- EXERCISE: All of the data below should be printed again word for word, pictures excluded.

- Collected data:
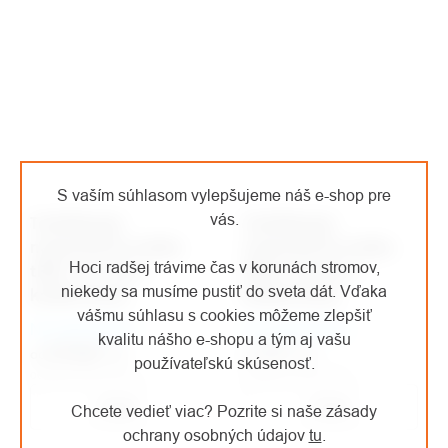
S vaším súhlasom vylepšujeme náš e-shop pre
vás.
Teufelberger
Teufelberger
nastaviteľná slučka
nastaviteľná slučka
Hoci radšej trávime čas v korunách stromov,
tREX 12,7 mm +
tREX 15,9 mm +
niekedy sa musíme pustiť do sveta dát. Vďaka
krúžok Antal
krúžok Antal
vášmu súhlasu s cookies môžeme zlepšiť
Na objednávku
Na objednávku
kvalitu nášho e-shopu a tým aj vašu
€75,08
/ ks
€73
/ ks
od
od
používateľskú skúsenosť.
od €62,05 bez DPH
od €60,33 bez DPH
Detail
Detail
Chcete vedieť viac? Pozrite si naše zásady
ochrany osobných údajov
tu
.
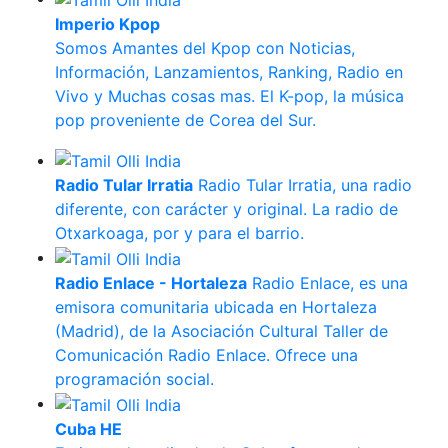
Imperio Kpop
Somos Amantes del Kpop con Noticias,
Información, Lanzamientos, Ranking, Radio en
Vivo y Muchas cosas mas. El K-pop, la música
pop proveniente de Corea del Sur.
Radio Tular Irratia
Radio Tular Irratia, una radio
diferente, con carácter y original. La radio de
Otxarkoaga, por y para el barrio.
Radio Enlace - Hortaleza
Radio Enlace, es una
emisora comunitaria ubicada en Hortaleza
(Madrid), de la Asociación Cultural Taller de
Comunicación Radio Enlace. Ofrece una
programación social.
Cuba HE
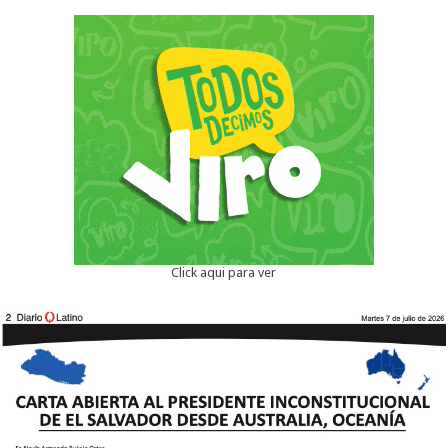
Click aqui para ver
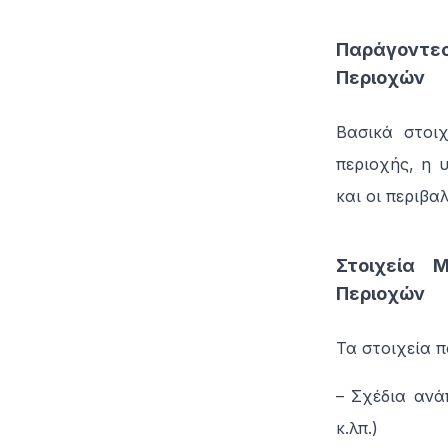
Παράγοντε
Περιοχών
Βασικά στοι
περιοχής, η 
και οι περιβα
Στοιχεία 
Περιοχών
Τα στοιχεία π
– Σχέδια ανά
κ.λπ.)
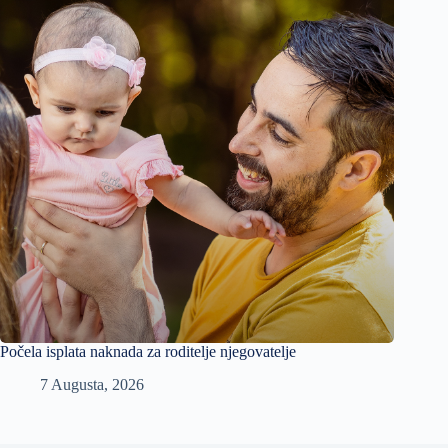
Počela isplata naknada za roditelje njegovatelje
7 Augusta, 2026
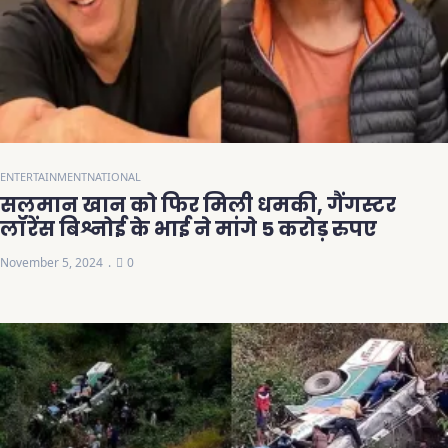
ENTERTAINMENT
NATIONAL
सलमान खान को फिर मिली धमकी, गैंगस्टर
लॉरेंस बिश्नोई के भाई ने मांगे 5 करोड़ रुपए
November 5, 2024
0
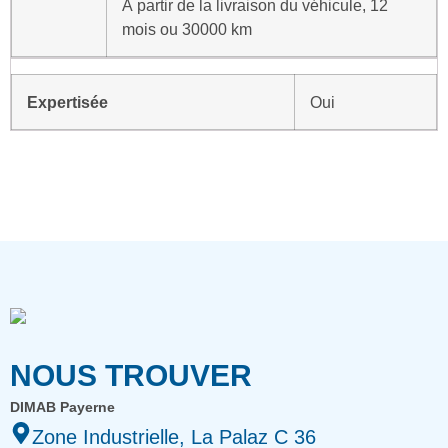
À partir de la livraison du véhicule, 12
mois ou 30000 km
Expertisée
Oui
NOUS TROUVER
DIMAB Payerne
Zone Industrielle, La Palaz C 36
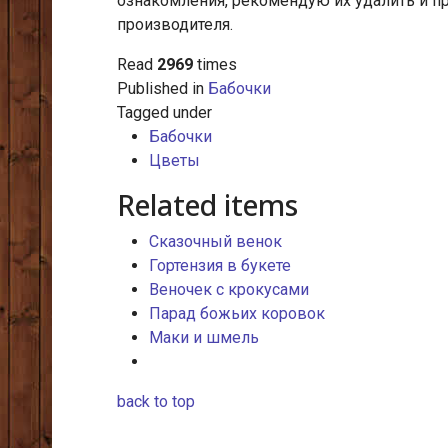
ознакомления, рекомендую их удалить и п
производителя.
Read
2969
times
Published in
Бабочки
Tagged under
Бабочки
Цветы
Related items
Сказочный венок
Гортензия в букете
Веночек с крокусами
Парад божьих коровок
Маки и шмель
back to top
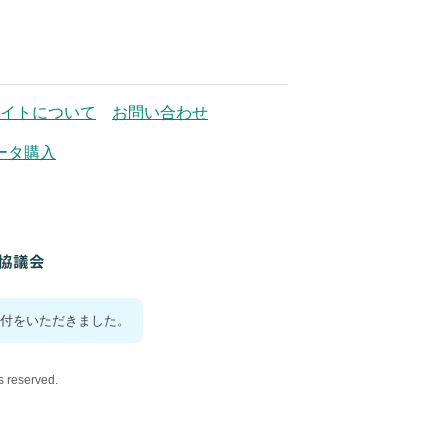
イトについて
お問い合わせ
ータ購入
付をいただきました。
reserved.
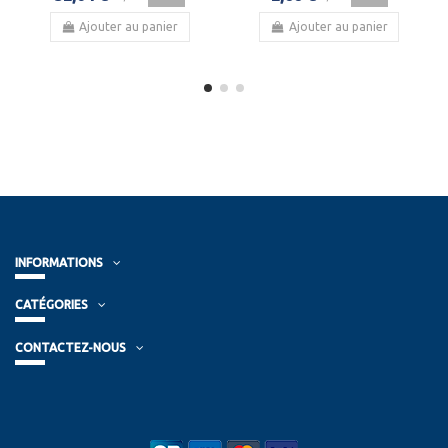
Ajouter au panier
Ajouter au panier
INFORMATIONS
CATÉGORIES
CONTACTEZ-NOUS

- RESPONSE AREA:
S vaším súhlasom vylepšujeme náš e-shop pre
vás.
Teufelberger
Teufelberger
nastaviteľná slučka
nastaviteľná slučka
Hoci radšej trávime čas v korunách stromov,
tREX 12,7 mm +
tREX 15,9 mm +
niekedy sa musíme pustiť do sveta dát. Vďaka
krúžok Antal
krúžok Antal
vášmu súhlasu s cookies môžeme zlepšiť
Na objednávku
Na objednávku
kvalitu nášho e-shopu a tým aj vašu
€75,08
/ ks
€73
/ ks
od
od
používateľskú skúsenosť.
od €62,05 bez DPH
od €60,33 bez DPH
Detail
Detail
Chcete vedieť viac? Pozrite si naše zásady
ochrany osobných údajov
tu
.
Imperio Kpop
Somos Amantes del Kpop con Noticias,
Información, Lanzamientos, Ranking, Radio en
Vivo y Muchas cosas mas. El K-pop, la música
pop proveniente de Corea del Sur.
Radio Tular Irratia
Radio Tular Irratia, una radio
diferente, con carácter y original. La radio de
Otxarkoaga, por y para el barrio.
Radio Enlace - Hortaleza
Radio Enlace, es una
emisora comunitaria ubicada en Hortaleza
(Madrid), de la Asociación Cultural Taller de
Comunicación Radio Enlace. Ofrece una
programación social.
Cuba HE
Click aqui para ver
Παράγοντε
Περιοχών
Βασικά στοι
περιοχής, η 
και οι περιβα
Στοιχεία 
Περιοχών
Τα στοιχεία π
– Σχέδια ανά
κ.λπ.)
Počela isplata naknada za roditelje njegovatelje
7 Augusta, 2026
ENTERTAINMENT
NATIONAL
सलमान खान को फिर मिली धमकी, गैंगस्टर
लॉरेंस बिश्नोई के भाई ने मांगे 5 करोड़ रुपए
November 5, 2024
0
À partir de la livraison du véhicule, 12
mois ou 30000 km
Expertisée
Oui
NOUS TROUVER
DIMAB Payerne
Zone Industrielle, La Palaz C 36
ознакомления, рекомендую их удалить и п
производителя.
Read
2969
times
Published in
Бабочки
Tagged under
Бабочки
Цветы
Related items
Сказочный венок
Гортензия в букете
Веночек с крокусами
Парад божьих коровок
Маки и шмель
back to top
イトについて
お問い合わせ
ータ購入
付をいただきました。
reserved.
Ajouter au panier
Ajouter au panier
INFORMATIONS
CATÉGORIES
CONTACTEZ-NOUS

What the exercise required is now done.